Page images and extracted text

#####

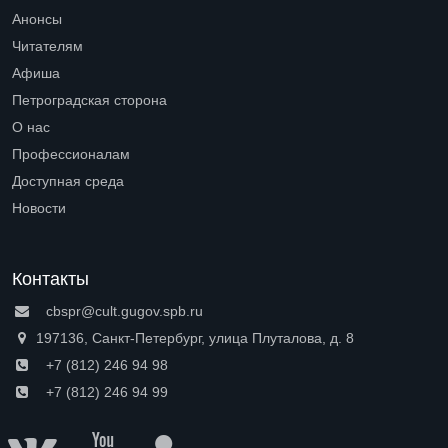
Open submenu (Библиотеки)
Анонсы
Читателям
Open submenu (Читателям)
Афиша
Петроградская сторона
Open submenu (Петроградская сторона)
О нас
Open submenu (О нас)
Профессионалам
Open submenu (Профессионалам)
Доступная среда
Open submenu (Доступная среда)
Новости
Контакты
cbspr@cult.gugov.spb.ru
197136, Санкт-Петербург, улица Плуталова, д. 8
+7 (812) 246 94 98
+7 (812) 246 94 99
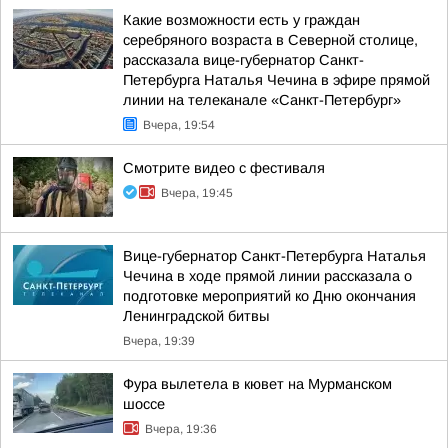
Какие возможности есть у граждан
серебряного возраста в Северной столице,
рассказала вице-губернатор Санкт-
Петербурга Наталья Чечина в эфире прямой
линии на телеканале «Санкт-Петербург»
Вчера, 19:54
Смотрите видео с фестиваля
Вчера, 19:45
Вице-губернатор Санкт-Петербурга Наталья
Чечина в ходе прямой линии рассказала о
подготовке мероприятий ко Дню окончания
Ленинградской битвы
Вчера, 19:39
Фура вылетела в кювет на Мурманском
шоссе
Вчера, 19:36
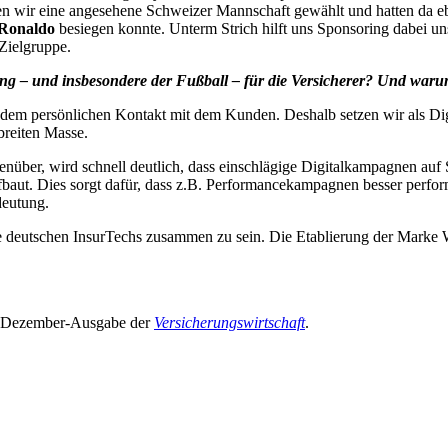
n wir eine angesehene Schweizer Mannschaft gewählt und hatten da eb
 Ronaldo
besiegen konnte. Unterm Strich hilft uns Sponsoring dabei u
Zielgruppe.
ng – und insbesondere der Fußball – für die Versicherer? Und warum
dem persönlichen Kontakt mit dem Kunden. Deshalb setzen wir als Digi
breiten Masse.
er, wird schnell deutlich, dass einschlägige Digitalkampagnen auf Soc
aut. Dies sorgt dafür, dass z.B. Performancekampagnen besser perform
edeutung.
le deutschen InsurTechs zusammen zu sein. Die Etablierung der Marke
n Dezember-Ausgabe der
Versicherungswirtschaft
.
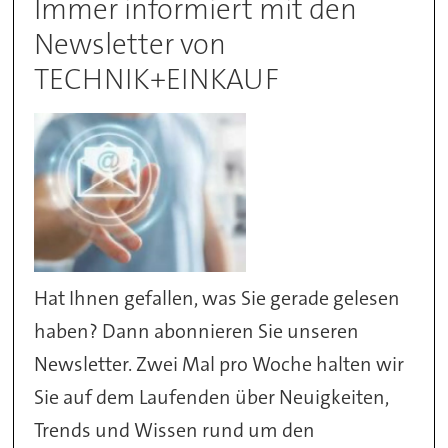
Immer informiert mit den
Newsletter von
TECHNIK+EINKAUF
Hat Ihnen gefallen, was Sie gerade gelesen
haben? Dann abonnieren Sie unseren
Newsletter. Zwei Mal pro Woche halten wir
Sie auf dem Laufenden über Neuigkeiten,
Trends und Wissen rund um den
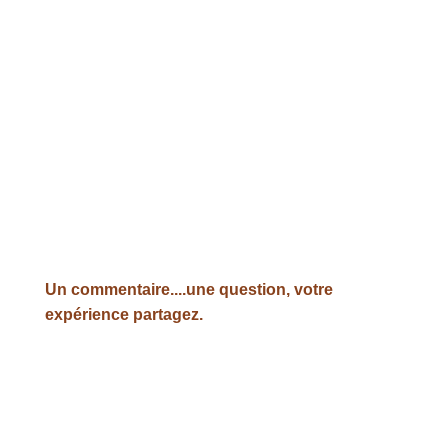
Un commentaire....une question, votre
expérience partagez.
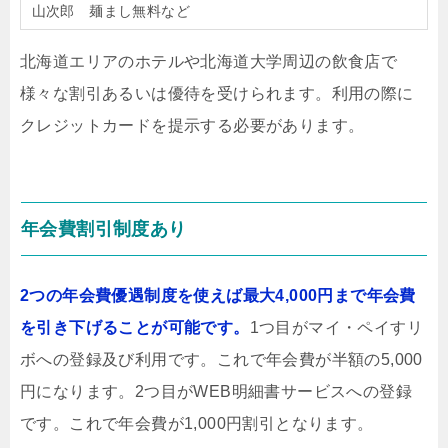
山次郎 麺まし無料など
北海道エリアのホテルや北海道大学周辺の飲食店で
様々な割引あるいは優待を受けられます。利用の際に
クレジットカードを提示する必要があります。
年会費割引制度あり
2つの年会費優遇制度を使えば最大4,000円まで年会費
を引き下げることが可能です。
1つ目がマイ・ペイすリ
ボへの登録及び利用です。これで年会費が半額の5,000
円になります。2つ目がWEB明細書サービスへの登録
です。これで年会費が1,000円割引となります。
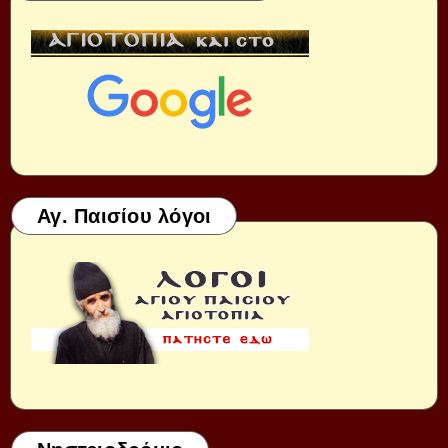
Αγ. Παισίου λόγοι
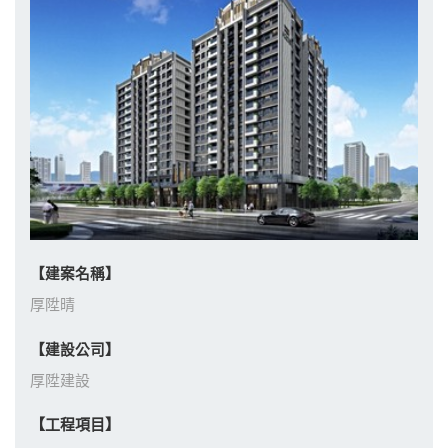
【建案名稱】
厚陞晴
【建設公司】
厚陞建設
【工程項目】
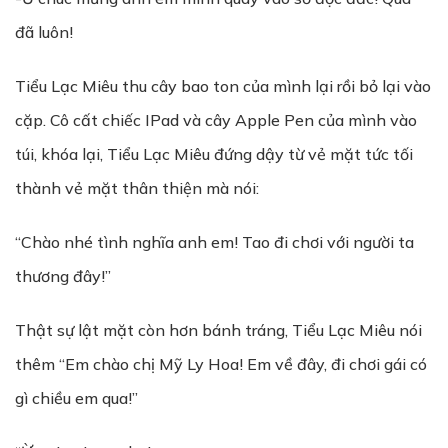
đã luôn!
Tiểu Lạc Miêu thu cây bao ton của mình lại rồi bỏ lại vào
cặp. Cô cất chiếc IPad và cây Apple Pen của mình vào
túi, khóa lại, Tiểu Lạc Miêu đứng dậy từ vẻ mặt tức tối
thành vẻ mặt thân thiện mà nói:
“Chào nhé tình nghĩa anh em! Tao đi chơi với người ta
thương đây!”
Thật sự lật mặt còn hơn bánh tráng, Tiểu Lạc Miêu nói
thêm “Em chào chị Mỹ Ly Hoa! Em về đây, đi chơi gái có
gì chiều em qua!”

#####

* WHAT THIS TASK INVOLVES *
Show each line of the data that contains the string "Санкт".

* RESULT OF THE TASK *
197136, Санкт-Петербург, улица Плуталова, д. 8
рассказала вице-губернатор Санкт-
линии на телеканале «Санкт-Петербург»
Вице-губернатор Санкт-Петербурга Наталья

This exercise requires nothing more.